*PROMPT:* Write the listing out again verbatim, leaving nothing out.

*RECORDS PROVIDED:*
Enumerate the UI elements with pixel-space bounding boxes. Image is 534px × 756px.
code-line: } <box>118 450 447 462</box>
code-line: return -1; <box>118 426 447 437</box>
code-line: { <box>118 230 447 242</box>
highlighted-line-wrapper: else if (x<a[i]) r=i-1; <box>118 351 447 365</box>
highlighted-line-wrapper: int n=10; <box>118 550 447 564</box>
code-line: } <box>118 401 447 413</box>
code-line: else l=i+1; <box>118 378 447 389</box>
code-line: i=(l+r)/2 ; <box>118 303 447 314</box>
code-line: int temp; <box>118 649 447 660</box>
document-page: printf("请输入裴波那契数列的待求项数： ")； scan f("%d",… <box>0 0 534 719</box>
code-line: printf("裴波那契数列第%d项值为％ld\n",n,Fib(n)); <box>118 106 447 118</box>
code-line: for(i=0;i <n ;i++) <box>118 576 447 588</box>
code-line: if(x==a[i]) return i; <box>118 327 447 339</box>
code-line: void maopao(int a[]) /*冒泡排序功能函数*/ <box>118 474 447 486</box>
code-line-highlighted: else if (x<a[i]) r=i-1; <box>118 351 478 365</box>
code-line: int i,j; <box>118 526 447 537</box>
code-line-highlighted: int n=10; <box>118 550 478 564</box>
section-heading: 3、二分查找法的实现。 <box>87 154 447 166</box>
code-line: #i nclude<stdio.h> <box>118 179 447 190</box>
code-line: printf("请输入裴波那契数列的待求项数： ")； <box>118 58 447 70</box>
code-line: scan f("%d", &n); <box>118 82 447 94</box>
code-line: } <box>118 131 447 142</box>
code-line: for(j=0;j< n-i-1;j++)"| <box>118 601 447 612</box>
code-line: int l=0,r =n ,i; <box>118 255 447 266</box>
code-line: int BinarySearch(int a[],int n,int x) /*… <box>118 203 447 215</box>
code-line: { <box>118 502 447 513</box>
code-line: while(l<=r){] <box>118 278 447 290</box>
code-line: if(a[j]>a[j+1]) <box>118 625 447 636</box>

*RESULT:*
Enumerate the UI elements with pixel-space bounding boxes. Image is 534px × 756px.
code-line: } <box>118 450 447 462</box>
code-line: return -1; <box>118 426 447 437</box>
code-line: { <box>118 230 447 242</box>
highlighted-line-wrapper: else if (x<a[i]) r=i-1; <box>118 351 447 365</box>
highlighted-line-wrapper: int n=10; <box>118 550 447 564</box>
code-line: } <box>118 401 447 413</box>
code-line: else l=i+1; <box>118 378 447 389</box>
code-line: i=(l+r)/2 ; <box>118 303 447 314</box>
code-line: int temp; <box>118 649 447 660</box>
document-page: printf("请输入裴波那契数列的待求项数： ")； scan f("%d",… <box>0 0 534 719</box>
code-line: printf("裴波那契数列第%d项值为％ld\n",n,Fib(n)); <box>118 106 447 118</box>
code-line: for(i=0;i <n ;i++) <box>118 576 447 588</box>
code-line: if(x==a[i]) return i; <box>118 327 447 339</box>
code-line: void maopao(int a[]) /*冒泡排序功能函数*/ <box>118 474 447 486</box>
code-line-highlighted: else if (x<a[i]) r=i-1; <box>118 351 478 365</box>
code-line: int i,j; <box>118 526 447 537</box>
code-line-highlighted: int n=10; <box>118 550 478 564</box>
section-heading: 3、二分查找法的实现。 <box>87 154 447 166</box>
code-line: #i nclude<stdio.h> <box>118 179 447 190</box>
code-line: printf("请输入裴波那契数列的待求项数： ")； <box>118 58 447 70</box>
code-line: scan f("%d", &n); <box>118 82 447 94</box>
code-line: } <box>118 131 447 142</box>
code-line: for(j=0;j< n-i-1;j++)"| <box>118 601 447 612</box>
code-line: int l=0,r =n ,i; <box>118 255 447 266</box>
code-line: int BinarySearch(int a[],int n,int x) /*… <box>118 203 447 215</box>
code-line: { <box>118 502 447 513</box>
code-line: while(l<=r){] <box>118 278 447 290</box>
code-line: if(a[j]>a[j+1]) <box>118 625 447 636</box>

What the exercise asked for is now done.